Despite entering the showdown as a clear underdog, the 44-year-old Israeli has proven that he is more than worthy to be playing to become just the 16th undisputed world champion since 1886.
The Rishon Lezion resident, who moved to Israel from Minsk in 1998, refused to allow Anand, who has been world champion since 2007, to boss the match, with the challenger and the champion sharing just one victory each in the 12-game series.
As a result, the crown and over $1.5 million in prize money will be determined on Wednesday in a rapid chess tiebreaker.
To start with, there will be four rapid games, with the time control coming down to 25 minutes for each player and a 10 seconds increment per move.
If the score is still tied after the four rapid tiebreakers, colors will be drawn and two blitz games (5 minutes plus 10 seconds per move) will be held.
Two more blitz games will follow if there’s still no winner, and the process will be repeated, if necessary, until five blitz matches have been played.
Should there still be nothing to separate the players after 10 blitz games, a single sudden-death “Armageddon game” will determine the champion.
While the showdown between Gelfand and Anand has so far been deemed as dull by many experts, the tiebreakers will likely see real drama.

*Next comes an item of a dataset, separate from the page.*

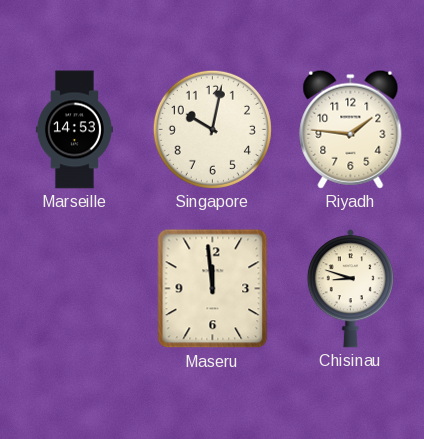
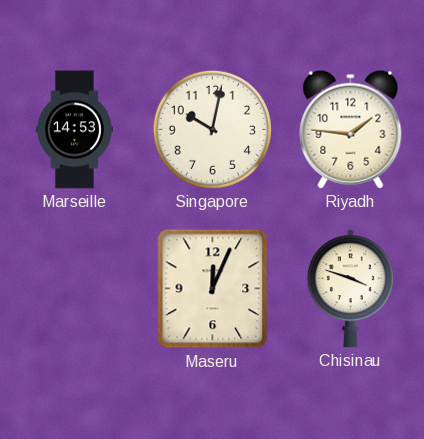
Maseru: 11:59 -> 12:04
Chisinau: 8:48 -> 3:48
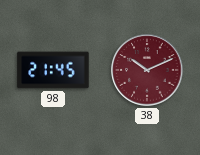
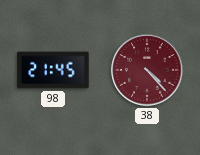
38: 10:11 -> 4:23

Much of the criticism has been directed at the fact that not only have 10 of the 12 games ended in draws, but that seven of those ties finished after less than 30 moves, with the players reaching a stalemate fairly quickly. Only 351 moves have been played in total in the 12-classical games.
“We are playing for the crown and not only to entertain, besides there are many highly qualified commentators who can explain it to the uninformed spectators,” Gelfand said after Monday’s draw.
Despite Gelfand’s impressive showing to date, Anand will still be the firm favorite on Wednesday.
The Indian is regarded as one of the greatest ever at rapid chess, and has a significant head-to-head advantage over Gelfand in such matches.
Gelfand and Anand have played 28 times in rapid chess and the Israeli has only won once, losing eight times and drawing the remaining.
In seven blitz games, Anand has won three times and the rest were drawn.